Monday, June 24, 2013

Comment submitted (finally!)



Here is the comment that I just submitted to the feds (better late than never!). (Disclaimer: It's not my finest work.):

I would like to direct my comments for Docket No. TSA-2013-0004 towards two areas of the AIT rule. First, I object on privacy grounds, and, second, I object on safety grounds to the implementation of AIT screening. My recommendation is that the AIT screening program be stopped immediately.

In part IB of the NPRM (Summary of Major Provisions), it says, “AIT currently provides the best available opportunity to detect non-metallic anomalies concealed under clothing without touching the passenger…” followed by, “TSA implemented stringent safeguards to protect the privacy of passengers undergoing AIT screening when AIT units were initially deployed and enhanced privacy further by upgrading it millimeter wave AIT units with ATR software.” As a modest woman who also chooses to raise her children to be modest, I strongly feel that these two statements are contradictory and can not be reconciled. If you are viewing anything under my clothing, or the clothing of my daughter or son, then you are not protecting my privacy. It does not matter to me that the area under my clothing is not seen directly with the naked eye of an individual that I can see, or if a machine is viewing the area under my clothing and transmitting that image either to an individual in another room or to a software program that interprets the image.

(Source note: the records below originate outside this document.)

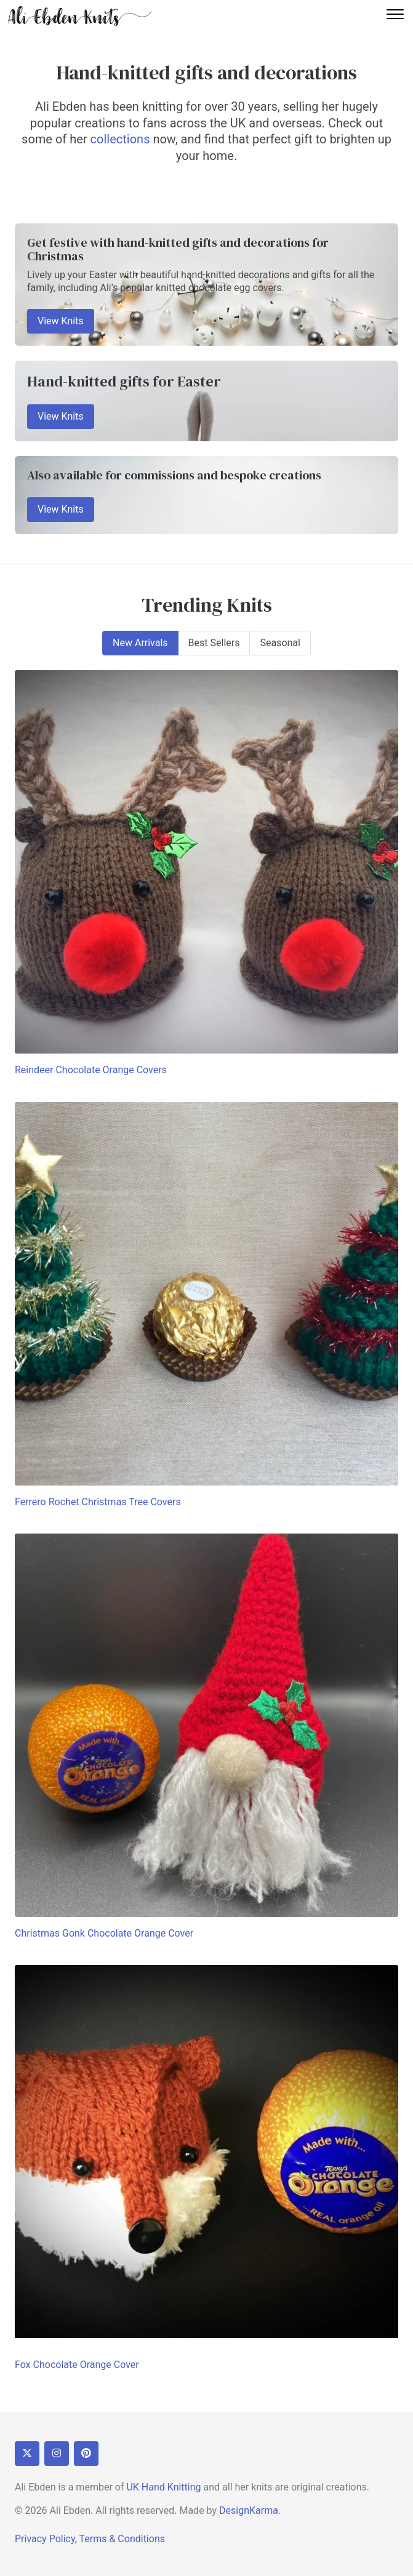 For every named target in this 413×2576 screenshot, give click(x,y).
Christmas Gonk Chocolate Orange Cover (104, 1933)
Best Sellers (214, 643)
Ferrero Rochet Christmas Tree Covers (98, 1502)
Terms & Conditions (122, 2539)
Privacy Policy (45, 2539)
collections (120, 139)
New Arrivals (140, 643)
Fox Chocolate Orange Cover (77, 2364)
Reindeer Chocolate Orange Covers (91, 1070)
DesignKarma (248, 2510)
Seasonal (280, 643)
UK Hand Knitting (163, 2487)
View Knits (61, 321) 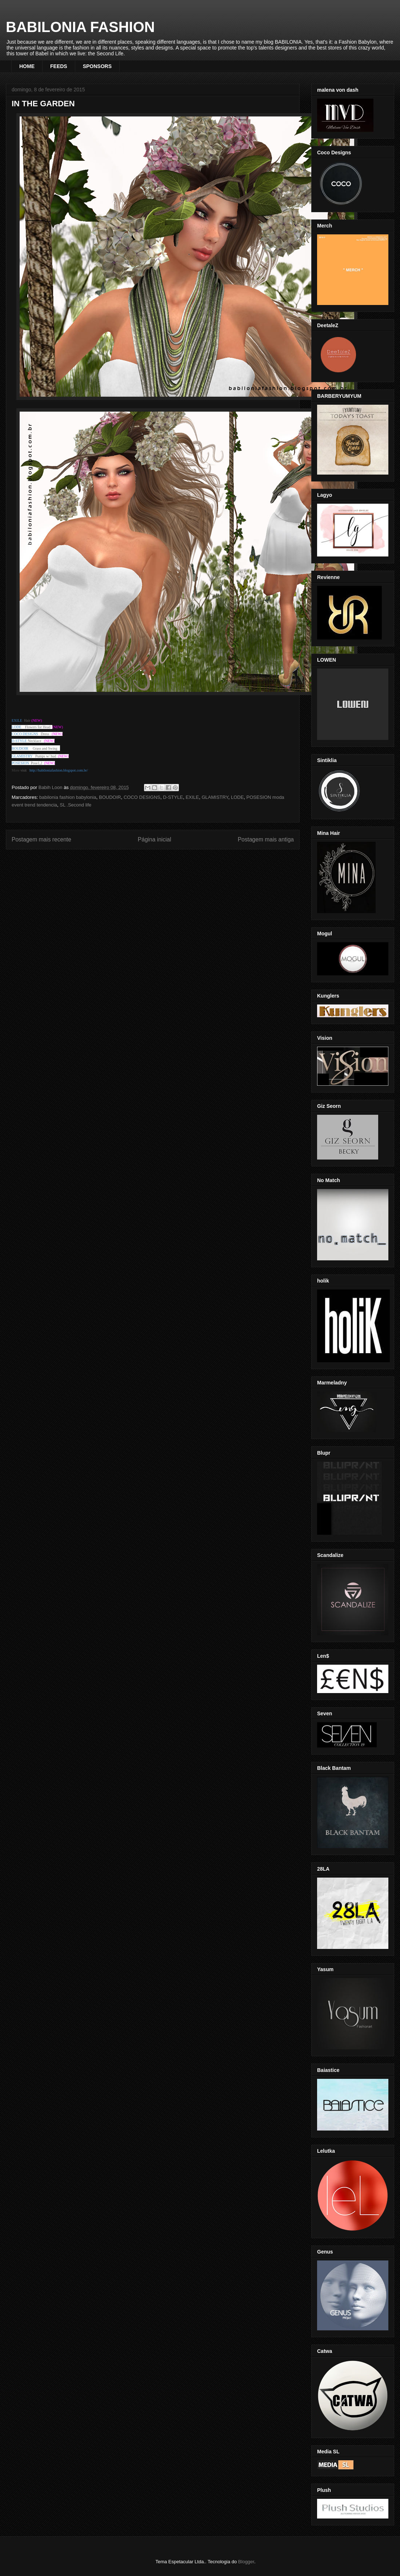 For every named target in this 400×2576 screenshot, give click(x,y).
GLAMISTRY (214, 797)
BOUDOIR (110, 797)
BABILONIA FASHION (80, 27)
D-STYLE (173, 797)
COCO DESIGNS (25, 734)
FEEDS (58, 66)
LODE (237, 797)
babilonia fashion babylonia (67, 797)
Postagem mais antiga (266, 839)
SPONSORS (97, 66)
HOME (27, 66)
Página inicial (154, 839)
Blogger (246, 2561)
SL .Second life (75, 805)
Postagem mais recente (41, 839)
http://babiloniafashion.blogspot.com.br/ (58, 770)
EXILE (192, 797) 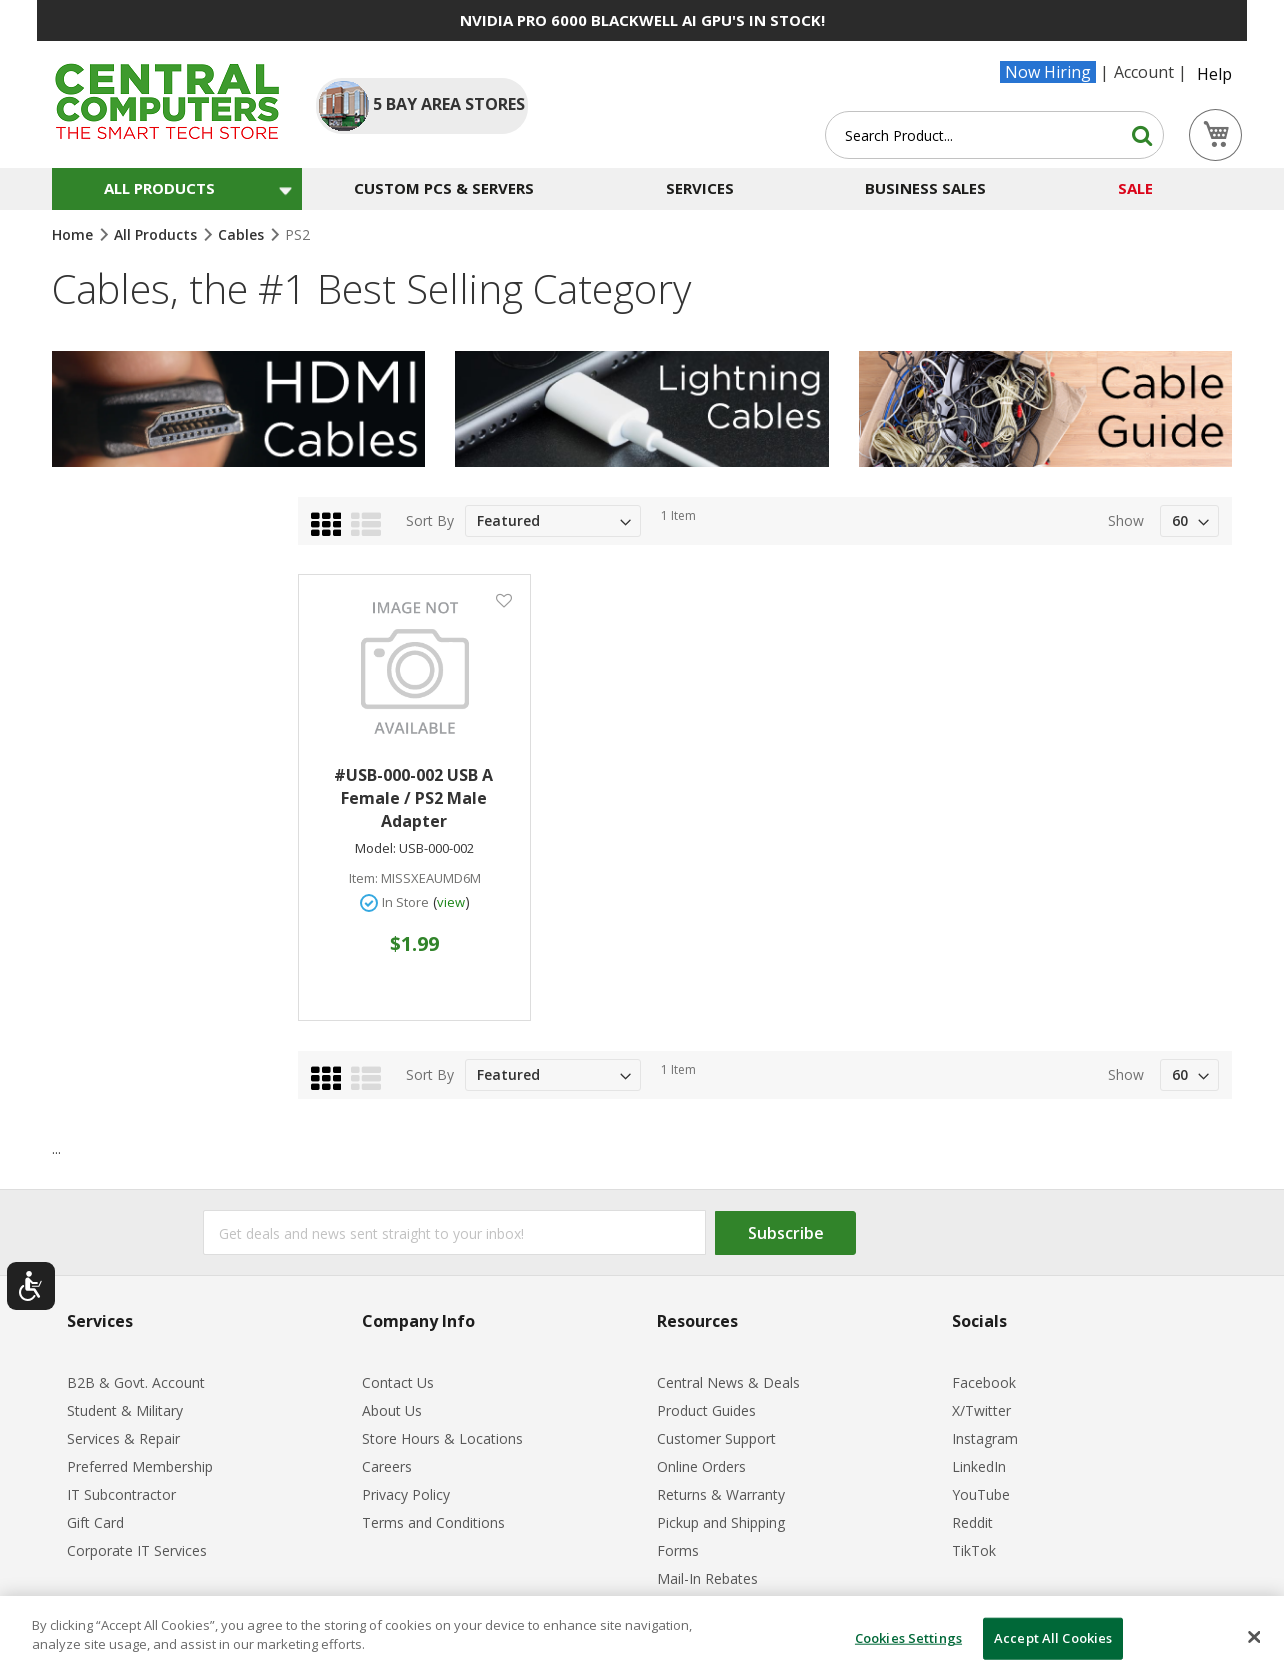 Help (1214, 74)
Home (74, 234)
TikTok (974, 1550)
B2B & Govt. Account (136, 1382)
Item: (363, 878)
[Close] (1254, 1637)
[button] (503, 599)
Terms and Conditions (433, 1522)
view (451, 902)
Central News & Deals (728, 1382)
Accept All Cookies (1053, 1638)
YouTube (981, 1494)
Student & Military (125, 1410)
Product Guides (706, 1410)
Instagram (985, 1438)
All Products (157, 234)
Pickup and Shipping (721, 1522)
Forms (678, 1550)
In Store (405, 902)
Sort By (430, 520)
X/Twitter (981, 1410)
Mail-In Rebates (707, 1578)
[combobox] (994, 135)
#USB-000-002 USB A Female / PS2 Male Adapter (413, 798)
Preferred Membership (140, 1466)
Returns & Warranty (721, 1494)
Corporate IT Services (137, 1550)
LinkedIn (979, 1466)
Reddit (972, 1522)
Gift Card (95, 1522)
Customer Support (716, 1438)
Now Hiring (1048, 72)
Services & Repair (123, 1438)
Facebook (984, 1382)
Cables (243, 234)
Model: (375, 848)
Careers (387, 1466)
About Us (392, 1410)
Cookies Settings (908, 1638)
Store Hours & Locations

This goes to a very fundamental aspect of humanity and, in particular, to a prevalent strain of modesty in America culture bridging across people of various faiths, ethnicities, and backgrounds. Humans wear clothes not only for decorative reasons, but also, and, in some cases, especially, in order to be modest. Anything under the clothes is intentionally hidden, not intended to be viewed by man or machine without express consent (that is, uncoerced undressing). It is, in practice, impossible to take protect passenger privacy while simultaneously forcibly viewing anything that is under passengers’ clothes.